# I am build a router fence and I have a question....



## JeffWaldrop (May 8, 2019)

I bought a premade router table that I am fitting to a custom made table. I have a combo track that runs, horizontal (the long length) of the table, for use with a miter guage. To the rear of the table, as I am looking at it, there are the two tracks, the actual fence attaches to.

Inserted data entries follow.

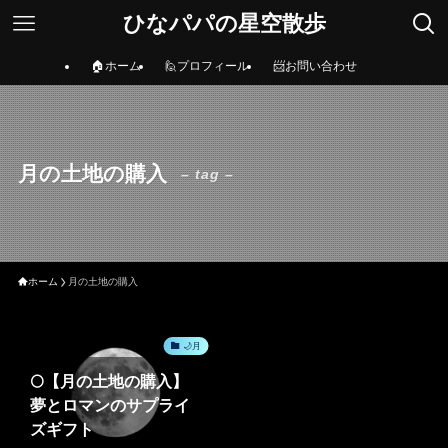
ひなパパの星空散歩
🏠ホーム
🙋プロフィール
📨お問い合わせ
月の土地の購入
– tag –
ホーム
月の土地の購入
🌙月
🌕【月の土地の購入】
夢とロマンのサプライ
ズギフト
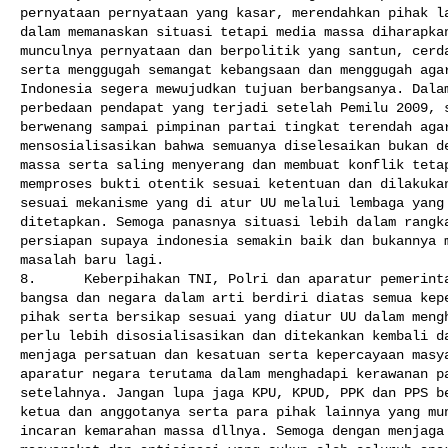
pernyataan pernyataan yang kasar, merendahkan pihak la
dalam memanaskan situasi tetapi media massa diharapkan
munculnya pernyataan dan berpolitik yang santun, cerda
serta menggugah semangat kebangsaan dan menggugah agar
Indonesia segera mewujudkan tujuan berbangsanya. Dalam
perbedaan pendapat yang terjadi setelah Pemilu 2009, s
berwenang sampai pimpinan partai tingkat terendah agar
mensosialisasikan bahwa semuanya diselesaikan bukan de
massa serta saling menyerang dan membuat konflik tetap
memproses bukti otentik sesuai ketentuan dan dilakukan
sesuai mekanisme yang di atur UU melalui lembaga yang 
ditetapkan. Semoga panasnya situasi lebih dalam rangka
persiapan supaya indonesia semakin baik dan bukannya m
masalah baru lagi.

8.      Keberpihakan TNI, Polri dan aparatur pemerinta
bangsa dan negara dalam arti berdiri diatas semua kepe
pihak serta bersikap sesuai yang diatur UU dalam mengh
perlu lebih disosialisasikan dan ditekankan kembali da
menjaga persatuan dan kesatuan serta kepercayaan masya
aparatur negara terutama dalam menghadapi kerawanan pa
setelahnya. Jangan lupa jaga KPU, KPUD, PPK dan PPS be
ketua dan anggotanya serta para pihak lainnya yang mun
incaran kemarahan massa dllnya. Semoga dengan menjaga 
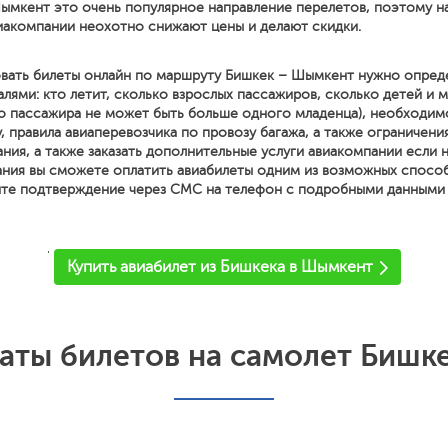
ымкент это очень популярное направление перелетов, поэтому н
иакомпании неохотно снижают цены и делают скидки.
вать билеты онлайн по маршруту Бишкек – Шымкент нужно опред
ями: кто летит, сколько взрослых пассажиров, сколько детей и м
о пассажира не может быть больше одного младенца), необходим
, правила авиаперевозчика по провозу багажа, а также ограничени
ния, а также заказать дополнительные услуги авиакомпании если
ния вы сможете оплатить авиабилеты одним из возможных спосо
ите подтверждение через СМС на телефон с подробными данными о
'
Купить авиабилет из Бишкека в Шымкент
аты билетов на самолет Бишк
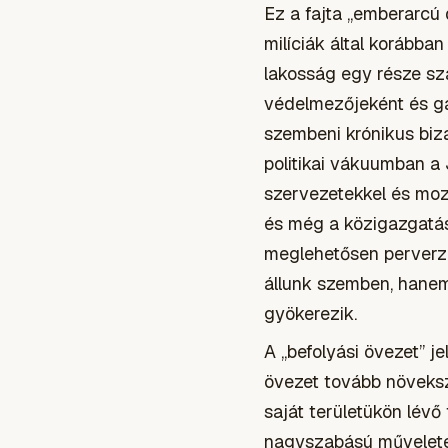
Ez a fajta „emberarcú
milíciák által korábba
lakosság egy része s
védelmezőjeként és ga
szembeni krónikus biz
politikai vákuumban a 
szervezetekkel és moz
és még a közigazgatási
meglehetősen perver
állunk szemben, hanem
gyökerezik.
A „befolyási övezet” j
övezet tovább növeks
saját területükön lévő
nagyszabású műveleteke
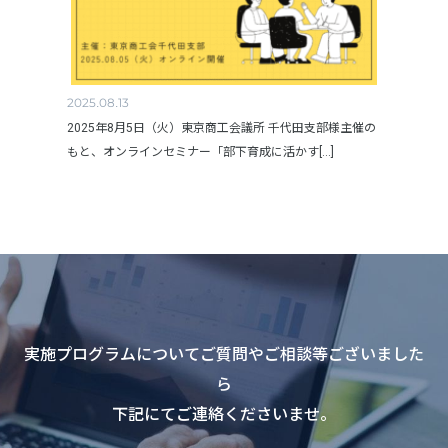
2025.08.13
2025年8月5日（火）東京商工会議所 千代田支部様主催の
もと、オンラインセミナー「部下育成に活かす[...]
実施プログラムについてご質問やご相談等ございました
ら
下記にてご連絡くださいませ。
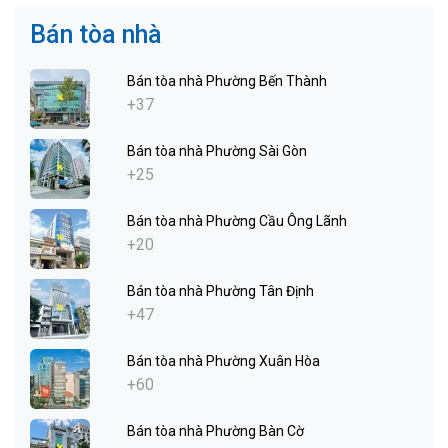
Bán tòa nhà
Bán tòa nhà Phường Bến Thành
+37
Bán tòa nhà Phường Sài Gòn
+25
Bán tòa nhà Phường Cầu Ông Lãnh
+20
Bán tòa nhà Phường Tân Định
+47
Bán tòa nhà Phường Xuân Hòa
+60
Bán tòa nhà Phường Bàn Cờ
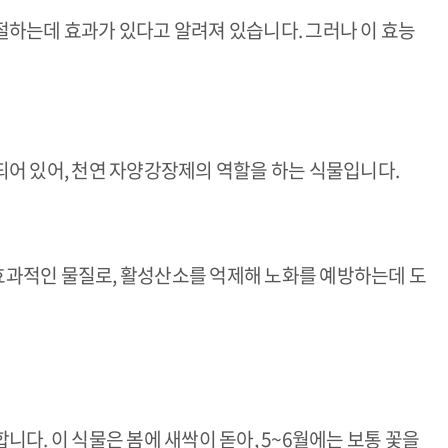
하는데 효과가 있다고 알려져 있습니다. 그러나 이 효능
어 있어, 천연 자양강장제의 역할을 하는 식물입니다.
과적인 물질로, 활성산소를 억제해 노화를 예방하는데 도
다. 이 식물은 봄에 새싹이 돋아, 5~6월에는 보통 꽃을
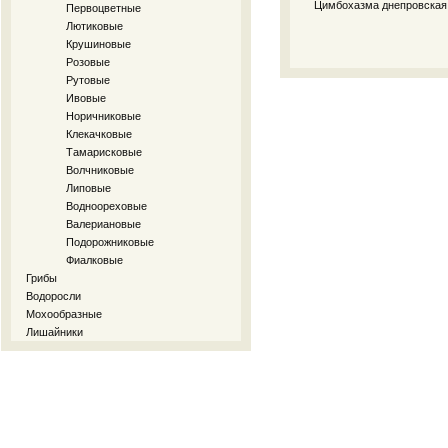
Цимбохазма днепровская
Первоцветные
Лютиковые
Крушиновые
Розовые
Рутовые
Ивовые
Норичниковые
Клекачковые
Тамарисковые
Волчниковые
Липовые
Водноореховые
Валериановые
Подорожниковые
Фиалковые
Грибы
Водоросли
Мохообразные
Лишайники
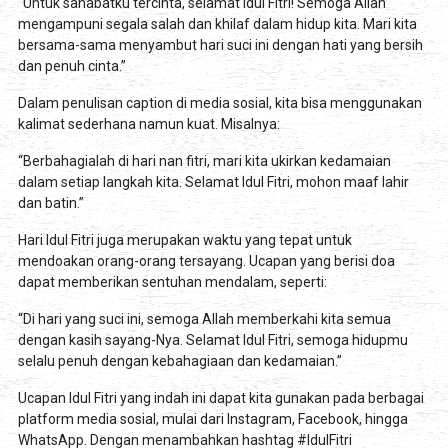
“Untuk sahabatku tercinta, selamat Idul Fitri! Semoga Allah
mengampuni segala salah dan khilaf dalam hidup kita. Mari kita
bersama-sama menyambut hari suci ini dengan hati yang bersih
dan penuh cinta.”
Dalam penulisan caption di media sosial, kita bisa menggunakan
kalimat sederhana namun kuat. Misalnya:
“Berbahagialah di hari nan fitri, mari kita ukirkan kedamaian
dalam setiap langkah kita. Selamat Idul Fitri, mohon maaf lahir
dan batin.”
Hari Idul Fitri juga merupakan waktu yang tepat untuk
mendoakan orang-orang tersayang. Ucapan yang berisi doa
dapat memberikan sentuhan mendalam, seperti:
“Di hari yang suci ini, semoga Allah memberkahi kita semua
dengan kasih sayang-Nya. Selamat Idul Fitri, semoga hidupmu
selalu penuh dengan kebahagiaan dan kedamaian.”
Ucapan Idul Fitri yang indah ini dapat kita gunakan pada berbagai
platform media sosial, mulai dari Instagram, Facebook, hingga
WhatsApp. Dengan menambahkan hashtag #IdulFitri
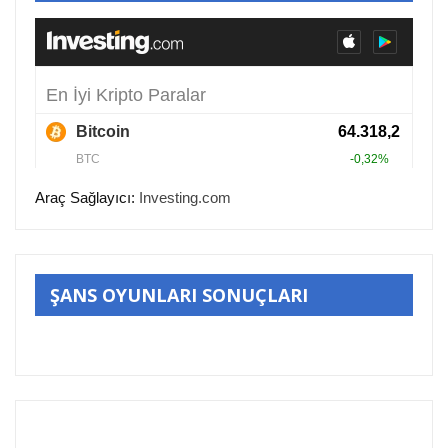
Araç Sağlayıcı:
Investing.com
ŞANS OYUNLARI SONUÇLARI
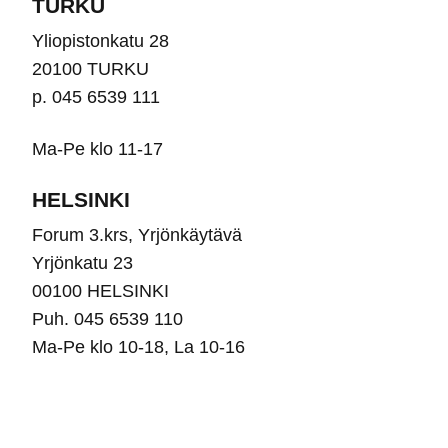
TURKU
Yliopistonkatu 28
20100 TURKU
p. 045 6539 111
Ma-Pe klo 11-17
HELSINKI
Forum 3.krs, Yrjönkäytävä
Yrjönkatu 23
00100 HELSINKI
Puh. 045 6539 110
Ma-Pe klo 10-18, La 10-16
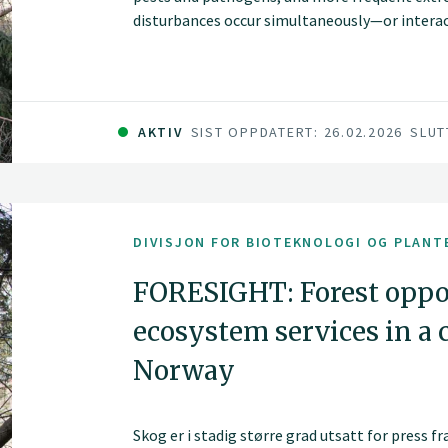
disturbances occur simultaneously—or interac
damage can increase substantially. The FORE
complex, interacting challenges and to transl
applications.
AKTIV
SIST OPPDATERT: 26.02.2026
SLUT
DIVISJON FOR BIOTEKNOLOGI OG PLANT
FORESIGHT: Forest oppor
ecosystem services in a 
Norway
Skog er i stadig større grad utsatt for press 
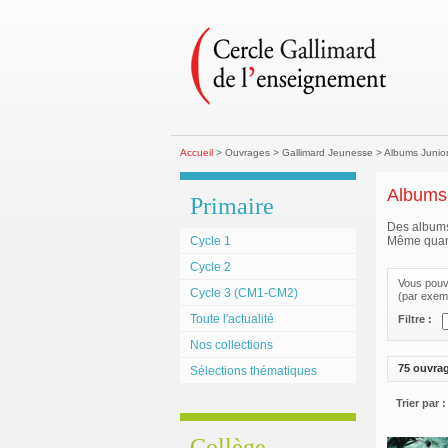
Accueil
> Ouvrages > Gallimard Jeunesse > Albums Junio
Albums 
Primaire
Des albums p
Cycle 1
Même quand 
Cycle 2
Vous pouve
Cycle 3 (CM1-CM2)
(par exemp
Toute l'actualité
Filtre :
Nos collections
75 ouvra
Sélections thématiques
Trier par :
Collège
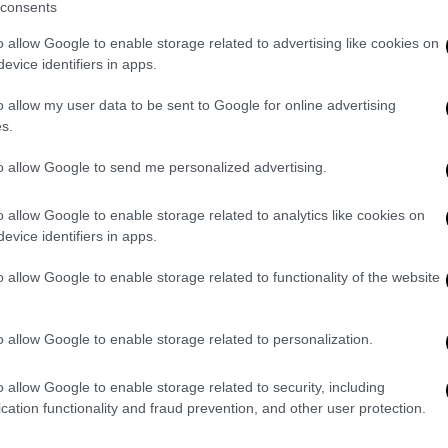
consents
 δίχτυα. Στο 41' Νίκο Μαρτίνες έβγαλε τη
 με κεφαλιά πέτυχε το 1-1 μόλις στη
o allow Google to enable storage related to advertising like cookies on
evice identifiers in apps.
ατς!
o allow my user data to be sent to Google for online advertising
s.
to allow Google to send me personalized advertising.
o allow Google to enable storage related to analytics like cookies on
evice identifiers in apps.
o allow Google to enable storage related to functionality of the website
o allow Google to enable storage related to personalization.
o allow Google to enable storage related to security, including
cation functionality and fraud prevention, and other user protection.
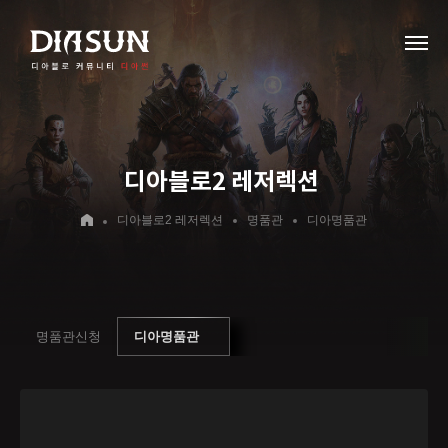
디아블로2 레저렉션
디아블로2 레저렉션
명품관
디아명품관
명품관신청
디아명품관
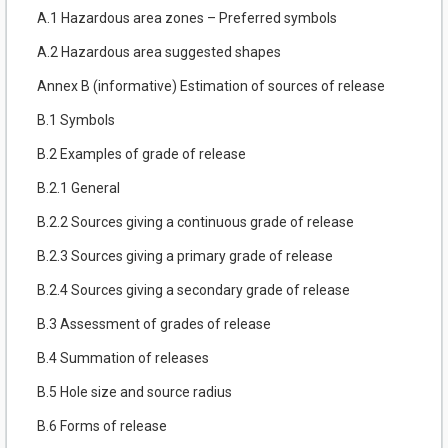
A.1 Hazardous area zones – Preferred symbols
A.2 Hazardous area suggested shapes
Annex B (informative) Estimation of sources of release
B.1 Symbols
B.2 Examples of grade of release
B.2.1 General
B.2.2 Sources giving a continuous grade of release
B.2.3 Sources giving a primary grade of release
B.2.4 Sources giving a secondary grade of release
B.3 Assessment of grades of release
B.4 Summation of releases
B.5 Hole size and source radius
B.6 Forms of release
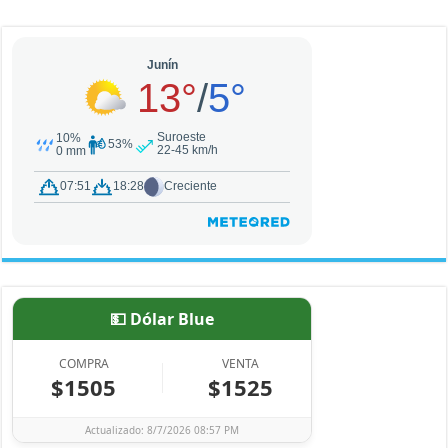
💵 Dólar Blue
COMPRA
VENTA
$1505
$1525
Actualizado: 8/7/2026 08:57 PM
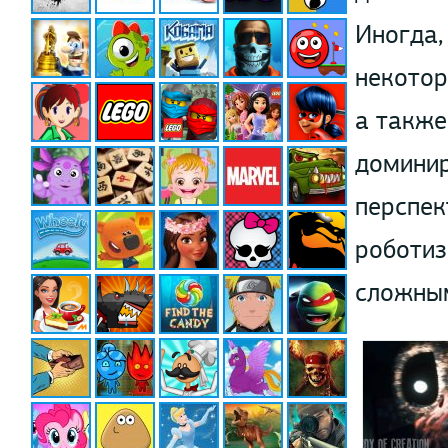
Иногда,
некотор
а также
доминир
перспек
роботиз
сложным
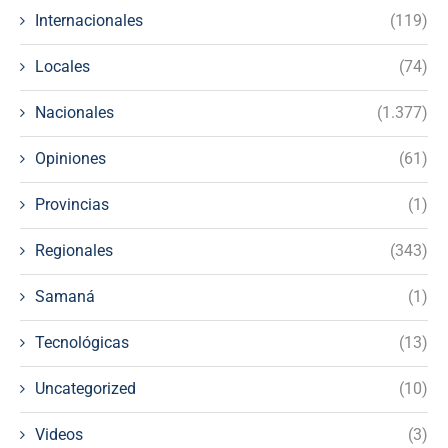
Internacionales
(119)
Locales
(74)
Nacionales
(1.377)
Opiniones
(61)
Provincias
(1)
Regionales
(343)
Samaná
(1)
Tecnológicas
(13)
Uncategorized
(10)
Videos
(3)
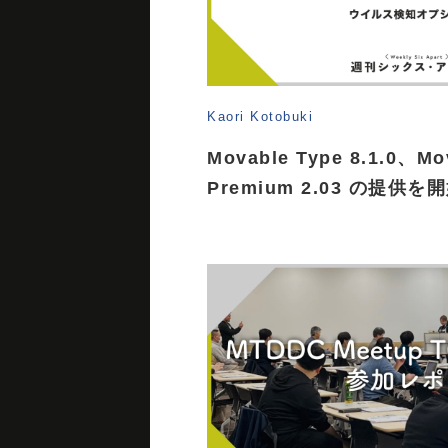
Kaori Kotobuki
Movable Type 8.1.0、Mo
Premium 2.03 の提供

So what hardware do I need to slide into those tracks that will be underneath my router fence. I bought a kit of hardware off amazon for t tracks, etc, but all are too small. The width is approx. 3/4" I do understand that normal T Track is 3/4" wide and a 1/4" Hex Head bolt head works there…..

Please advise,

Jeff


----------



## SMP (Aug 29, 2018)

I used the t-bolts here https://www.amazon.com/POWERTEC-71068-T-Track-Knobs-Washers/dp/B079JN1DSK/ref=sr_1_141?keywords=router%2Btable%2Bfence&qid=1557328245&s=gateway&sr=8-141&th=1


----------



## HokieKen (Apr 14, 2015)

I use similar hardware to SMP. What kit did you purchase that doesn't fit that track? I suspect maybe you bought hardware for 8020 extrusion which uses smaller threads and nuts.


----------



## MrRon (Jul 9, 2009)

I believe the tee bolts used to hold toilets to the floor ring are the right size for tee track.


----------



## JeffWaldrop (May 8, 2019)

> I use similar hardware to SMP. What kit did you purchase that doesn t fit that track? I suspect maybe you bought hardware for 8020 extrusion which uses smaller threads and nuts.
> 
> - HokieKen


I am not sure, but I think this is what I am looking for. ($ 9.00 on Amazon)

The first hardware kit from Amazon was for T-Tracks. I will those too in short order…...


----------



## JeffWaldrop (May 8, 2019)

Thanks all…..

Jeff


----------